> Activity: Exclude any images and output the remaining records exactly.

> Records provided:
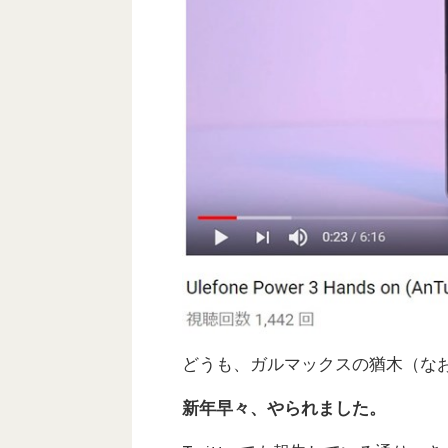
どうも、ガルマックスの猶木（な
新年早々、やられました。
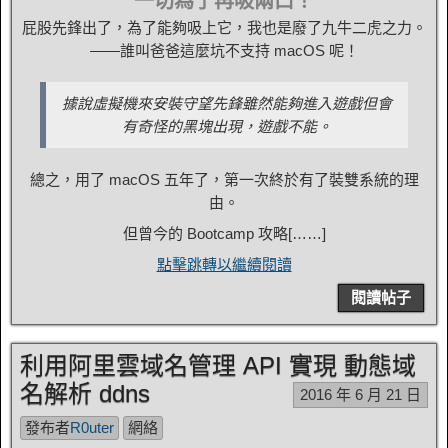
一切為了再吸兩口！
屁股先鋒出了，為了能夠吸上它，我也是廢了九牛二虎之力。
——誰叫爸爸這麼坑不支持 macOS 呢！
據說虛擬機來安裝守望先鋒雖然能夠進入遊戲但會
有奇怪的黑塊出現，遊戲不能。
總之，用了 macOS 五年了，第一次終於有了裝雙系統的理
由。
但曾今的 Bootcamp 攻略[……]
點擊跳轉以繼續閱讀
閱讀帖子
利用阿里雲域名管理 API 實現 動態域
名解析 ddns
2016 年 6 月 21 日
發布者
R0uter
網絡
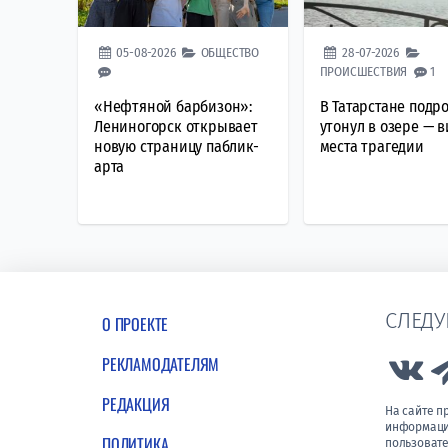
05-08-2026
ОБЩЕСТВО
28-07-2026
ПРОИСШЕСТВИЯ
1
«Нефтяной барбизон»:
В Татарстане подр
Лениногорск открывает
утонул в озере — в
новую страницу паблик-
места трагедии
арта
СЛЕДУ
О ПРОЕКТЕ
РЕКЛАМОДАТЕЛЯМ
Lin
РЕДАКЦИЯ
На сайте 
информации
ПОЛИТИКА
пользовате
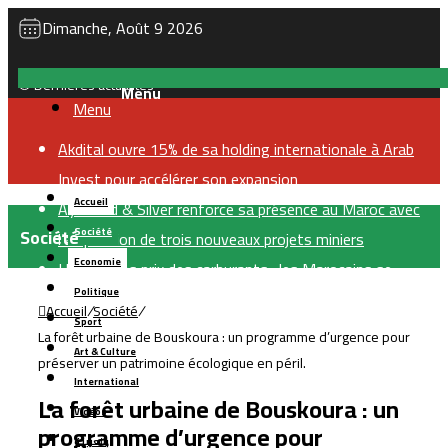
Dimanche, Août 9 2026
Dernières actualités
Menu
Akdital ouvre 15% de sa holding internationale à Arab
Invest pour accélérer son expansion
Accueil
Aya Gold & Silver renforce sa présence au Maroc avec
Société
Société
l’acquisition de trois nouveaux projets miniers
Economie
Hausse des prix des carburants : les Marocains se
Politique
tournent davantage vers les voitures électriques et
Accueil
/
Société
/
Sport
hybrides
La forêt urbaine de Bouskoura : un programme d’urgence pour
Art & Culture
OCP accélère dans le dessalement : 410 millions de m³
préserver un patrimoine écologique en péril.
International
d’eau par an
La forêt urbaine de Bouskoura : un
Vidéos
Boulemane : un projet de 251 MDH pour sécuriser
programme d’urgence pour
بالعربية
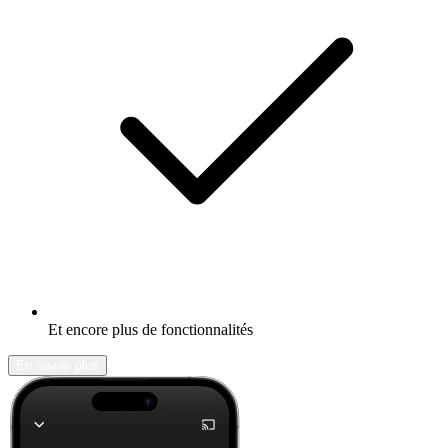
Et encore plus de fonctionnalités
En savoir plus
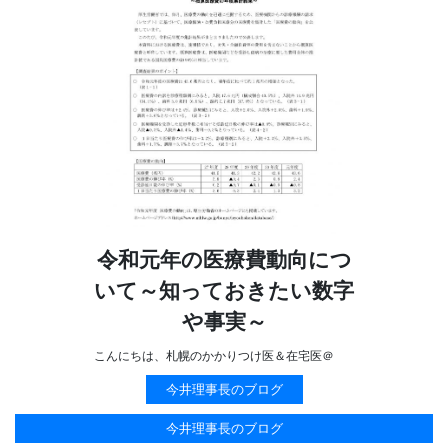
令和元年の医療費動向につ
いて～知っておきたい数字
や事実～
こんにちは、札幌のかかりつけ医＆在宅医＠
今井理事長のブログ
今井理事長のブログ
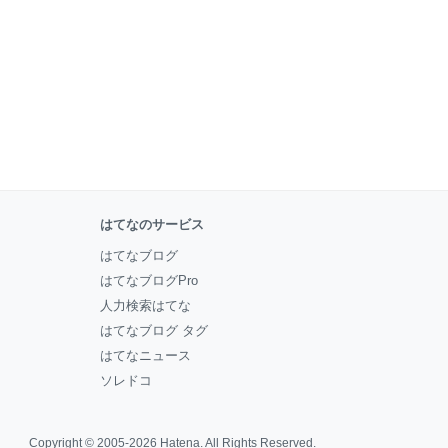
はてなのサービス
はてなブログ
はてなブログPro
人力検索はてな
はてなブログ タグ
はてなニュース
ソレドコ
Copyright © 2005-2026
Hatena
. All Rights Reserved.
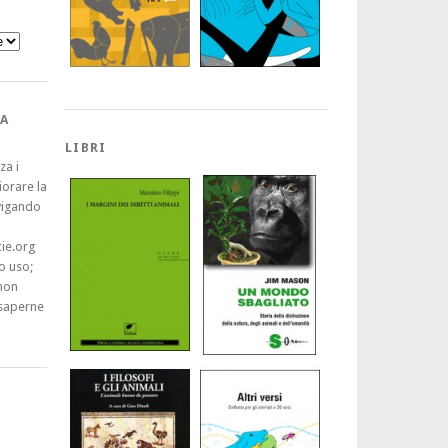
A
LIBRI
za i
iorare la
vigando
ie.org
o uso;
non
saperne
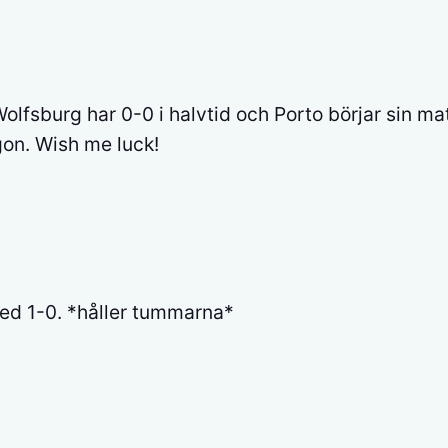
sburg har 0-0 i halvtid och Porto börjar sin mat
gon. Wish me luck!
ed 1-0. *håller tummarna*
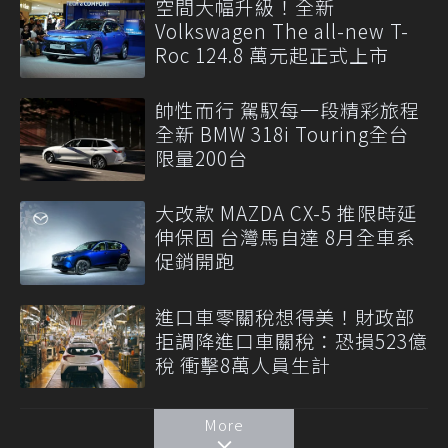
空間大幅升級！全新
Volkswagen The all-new T-
Roc 124.8 萬元起正式上市
帥性而行 駕馭每一段精彩旅程
全新 BMW 318i Touring全台
限量200台
大改款 MAZDA CX-5 推限時延
伸保固 台灣馬自達 8月全車系
促銷開跑
進口車零關稅想得美！財政部
拒調降進口車關稅：恐損523億
稅 衝擊8萬人員生計
More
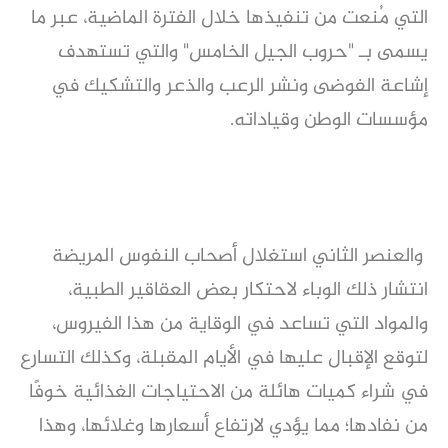
التي مُنعت من تنفيذها خلال الفترة الماضية، عبر ما
يسمى بـ "حروب الجيل الخامس" والتي تستهدف
إشاعة الفوضى ونشر الرعب والذعر والتشكيك في
مؤسسات الوطن وقياداته.
والعنصر الثاني استغلال أصحاب النفوس المريضة
انتشار ذلك الوباء لاحتكار بعض العقاقير الطبية،
والمواد التي تساعد في الوقاية من هذا الفيروس،
لتوقع الإقبال عليها في الأيام المقبلة، وكذلك التسارع
في شراء كميات هائلة من الاحتياجات الغذائية خوفًا
من نفادها؛ مما يؤدي لارتفاع أسعارها وغلائها، وهذا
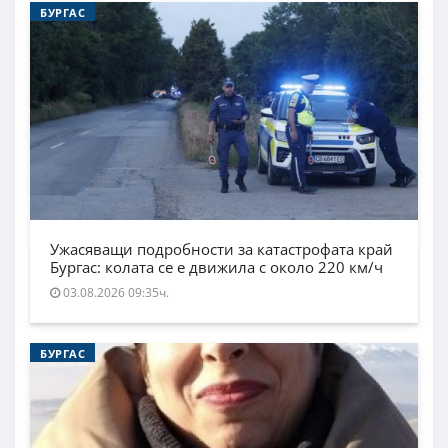
БУРГАС
Ужасяващи подробности за катастрофата край
Бургас: колата се е движила с около 220 км/ч
03.08.2026 09:35ч.
БУРГАС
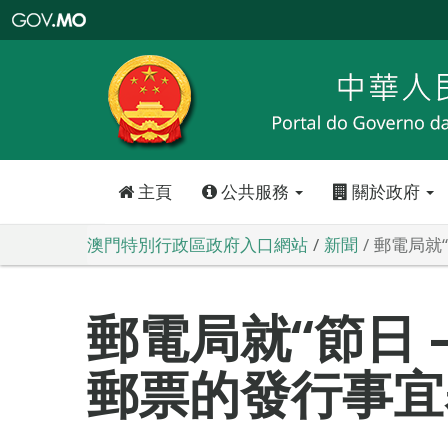
澳
門
特
別
行
政
區
政
府
入
口
網
站
主頁
公共服務
關於政府
澳門特別行政區政府入口網站
新聞
郵電局就
郵電局就“節日 
郵票的發行事宜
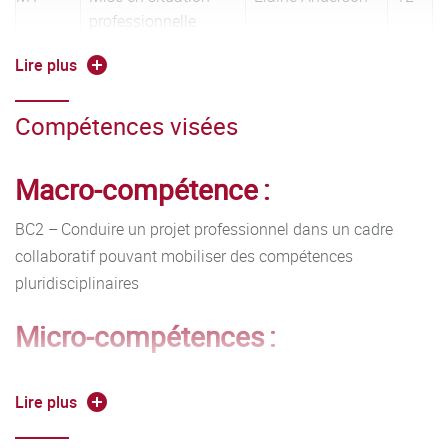
professionnelle
Lire plus
Management de
Cédric Laporte
8
projets
Compétences visées
Entrepreneuriat
Marion Roig
6
Macro-compétence :
mutualisé avec M2
Arnaud Cordelier
6
REVI
BC2 – Conduire un projet professionnel dans un cadre
Gestion et
Ismaïl Lahlou
9
collaboratif pouvant mobiliser des compétences
comptabilité
pluridisciplinaires
d’entreprise
Micro-compétences :
Informatique
Bertrand
6
professionnelle
Tortochaux
2.1. Définir les processus à mettre en œuvre pour la
Lire plus
conduite et l'évaluation d'un projet
Création graphique
Tristan Fellman
9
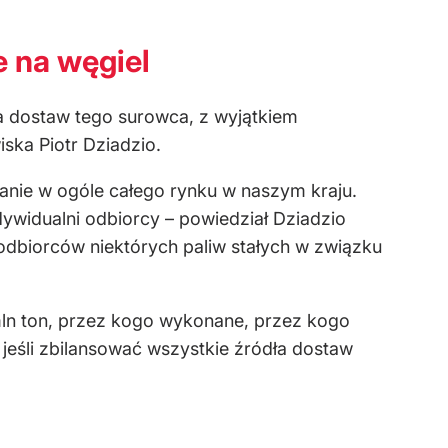
 na węgiel
a dostaw tego surowca, z wyjątkiem
ska Piotr Dziadzio.
wanie w ogóle całego rynku w naszym kraju.
dywidualni odbiorcy – powiedział Dziadzio
odbiorców niektórych paliw stałych w związku
 mln ton, przez kogo wykonane, przez kogo
, jeśli zbilansować wszystkie źródła dostaw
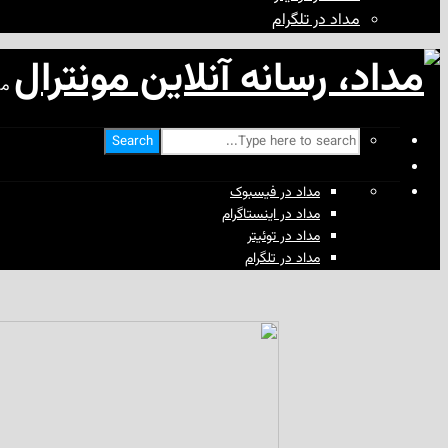
مداد در تلگرام
مد
Search
مداد در فیسبوک
مداد در اینستاگرام
مداد در توئیتر
مداد در تلگرام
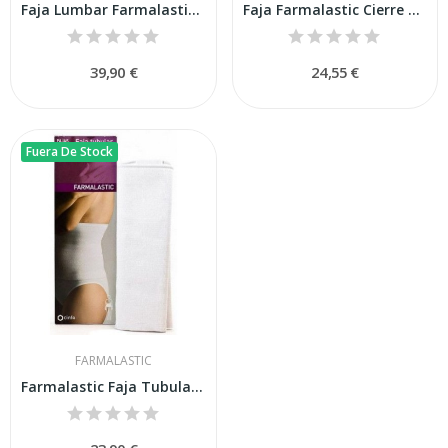
Faja Lumbar Farmalastic D.refuer T1
Faja Farmalastic Cierre Velcro Algodon T.3 Blanc
39,90 €
24,55 €
Fuera De Stock
FARMALASTIC
Farmalastic Faja Tubular Algodón Blanca T-3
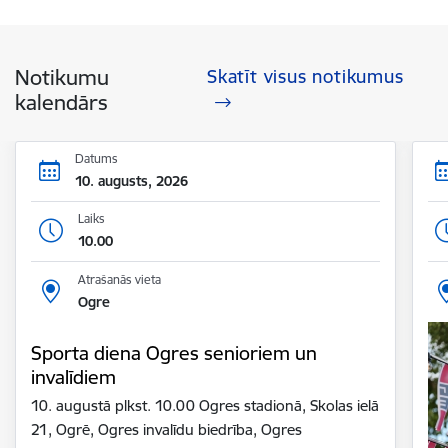
Notikumu
Skatīt visus notikumus
kalendārs
Datums
10. augusts, 2026
Laiks
10.00
Atrašanās vieta
Ogre
Sporta diena Ogres senioriem un
invalīdiem
10. augustā plkst. 10.00 Ogres stadionā, Skolas ielā
21, Ogrē, Ogres invalīdu biedrība, Ogres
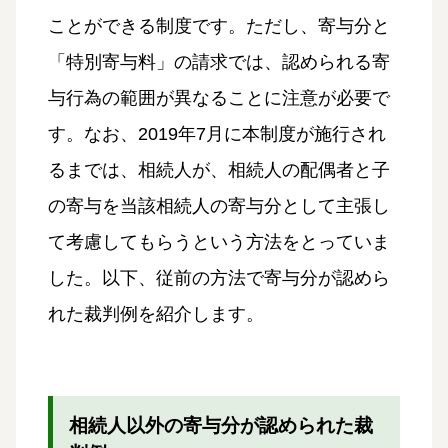
ことができる制度です。ただし、寄与分と
「特別寄与料」の請求では、認められる寄
与行為の範囲が異なることに注意が必要で
す。なお、2019年7月に本制度が施行され
るまでは、相続人が、相続人の配偶者と子
の寄与を当該相続人の寄与分として主張し
て考慮してもらうという方法をとっていま
した。以下、従前の方法で寄与分が認めら
れた裁判例を紹介します。
相続人以外の寄与分が認められた裁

> Response for this exercise:
どうも、ガルマックスの猶木（な
新年早々、やられました。
一切為了再吸兩口！
屁股先鋒出了，為了能夠吸上它，我也是廢了九牛二虎之力。
——誰叫爸爸這麼坑不支持 macOS 呢！
據說虛擬機來安裝守望先鋒雖然能夠進入遊戲但會
有奇怪的黑塊出現，遊戲不能。
總之，用了 macOS 五年了，第一次終於有了裝雙系統的理
由。
但曾今的 Bootcamp 攻略[……]
點擊跳轉以繼續閱讀
閱讀帖子
利用阿里雲域名管理 API 實現 動態域
名解析 ddns
2016 年 6 月 21 日
發布者
R0uter
網絡
05-08-2026
ОБЩЕСТВО
28-07-2026
ПРОИСШЕСТВИЯ
1
«Нефтяной барбизон»:
В Татарстане подр
Лениногорск открывает
утонул в озере — в
новую страницу паблик-
места трагедии
арта
СЛЕДУ
О ПРОЕКТЕ
РЕКЛАМОДАТЕЛЯМ
Lin
РЕДАКЦИЯ
На сайте 
информации
ПОЛИТИКА
пользовате
Dimanche, Août 9 2026
Dernières actualités
Menu
Akdital ouvre 15% de sa holding internationale à Arab
Invest pour accélérer son expansion
Accueil
Aya Gold & Silver renforce sa présence au Maroc avec
Société
Société
l’acquisition de trois nouveaux projets miniers
Economie
Hausse des prix des carburants : les Marocains se
Politique
tournent davantage vers les voitures électriques et
Accueil
/
Société
/
Sport
hybrides
La forêt urbaine de Bouskoura : un programme d’urgence pour
Art & Culture
OCP accélère dans le dessalement : 410 millions de m³
préserver un patrimoine écologique en péril.
International
d’eau par an
La forêt urbaine de Bouskoura : un
Vidéos
Boulemane : un projet de 251 MDH pour sécuriser
programme d’urgence pour
بالعربية
Et encore plus de fonctionnalités
En savoir plus
令和元年の医療費動向につ
いて～知っておきたい数字
や事実～
こんにちは、札幌のかかりつけ医＆在宅医＠
今井理事長のブログ
今井理事長のブログ
はてなのサービス
はてなブログ
はてなブログPro
人力検索はてな
はてなブログ タグ
はてなニュース
ソレドコ
Copyright © 2005-2026
Hatena
. All Rights Reserved.
A
LIBRI
za i
iorare la
vigando
ie.org
o uso;
non
saperne
sburg har 0-0 i halvtid och Porto börjar sin mat
gon. Wish me luck!
ed 1-0. *håller tummarna*
空間大幅升級！全新
Volkswagen The all-new T-
Roc 124.8 萬元起正式上市
帥性而行 駕馭每一段精彩旅程
全新 BMW 318i Touring全台
限量200台
大改款 MAZDA CX-5 推限時延
伸保固 台灣馬自達 8月全車系
促銷開跑
進口車零關稅想得美！財政部
拒調降進口車關稅：恐損523億
稅 衝擊8萬人員生計
More
التي مُنعت من تنفيذها خلال الفترة الماضية، عبر ما
يسمى بـ "حروب الجيل الخامس" والتي تستهدف
إشاعة الفوضى ونشر الرعب والذعر والتشكيك في
مؤسسات الوطن وقياداته.
والعنصر الثاني استغلال أصحاب النفوس المريضة
انتشار ذلك الوباء لاحتكار بعض العقاقير الطبية،
والمواد التي تساعد في الوقاية من هذا الفيروس،
لتوقع الإقبال عليها في الأيام المقبلة، وكذلك التسارع
في شراء كميات هائلة من الاحتياجات الغذائية خوفًا
من نفادها؛ مما يؤدي لارتفاع أسعارها وغلائها، وهذا
БУРГАС
Ужасяващи подробности за катастрофата край
Бургас: колата се е движила с около 220 км/ч
03.08.2026 09:35ч.
БУРГАС
澳
門
特
別
行
政
區
政
府
入
口
網
站
主頁
公共服務
關於政府
澳門特別行政區政府入口網站
新聞
郵電局就
郵電局就“節日 
郵票的發行事宜
professionnelle
Lire plus
Management de
Cédric Laporte
8
projets
Compétences visées
Entrepreneuriat
Marion Roig
6
Macro-compétence :
mutualisé avec M2
Arnaud Cordelier
6
REVI
BC2 – Conduire un projet professionnel dans un cadre
Gestion et
Ismaïl Lahlou
9
collaboratif pouvant mobiliser des compétences
comptabilité
pluridisciplinaires
d’entreprise
Micro-compétences :
Informatique
Bertrand
6
professionnelle
Tortochaux
2.1. Définir les processus à mettre en œuvre pour la
Lire plus
conduite et l'évaluation d'un projet
Création graphique
Tristan Fellman
9
 na węgiel
a dostaw tego surowca, z wyjątkiem
ska Piotr Dziadzio.
wanie w ogóle całego rynku w naszym kraju.
dywidualni odbiorcy – powiedział Dziadzio
odbiorców niektórych paliw stałych w związku
 mln ton, przez kogo wykonane, przez kogo
, jeśli zbilansować wszystkie źródła dostaw
مداد در تلگرام
مد
Search
مداد در فیسبوک
مداد در اینستاگرام
مداد در توئیتر
مداد در تلگرام
Faja Lumbar Farmalastic D.refuer T1
Faja Farmalastic Cierre Velcro Algodon T.3 Blanc
39,90 €
24,55 €
Fuera De Stock
FARMALASTIC
Farmalastic Faja Tubular Algodón Blanca T-3
Notikumu
Skatīt visus notikumus
kalendārs
Datums
10. augusts, 2026
Laiks
10.00
Atrašanās vieta
Ogre
Sporta diena Ogres senioriem un
invalīdiem
10. augustā plkst. 10.00 Ogres stadionā, Skolas ielā
21, Ogrē, Ogres invalīdu biedrība, Ogres
ことができる制度です。ただし、寄与分と
「特別寄与料」の請求では、認められる寄
与行為の範囲が異なることに注意が必要で
す。なお、2019年7月に本制度が施行され
るまでは、相続人が、相続人の配偶者と子
の寄与を当該相続人の寄与分として主張し
て考慮してもらうという方法をとっていま
した。以下、従前の方法で寄与分が認めら
れた裁判例を紹介します。
相続人以外の寄与分が認められた裁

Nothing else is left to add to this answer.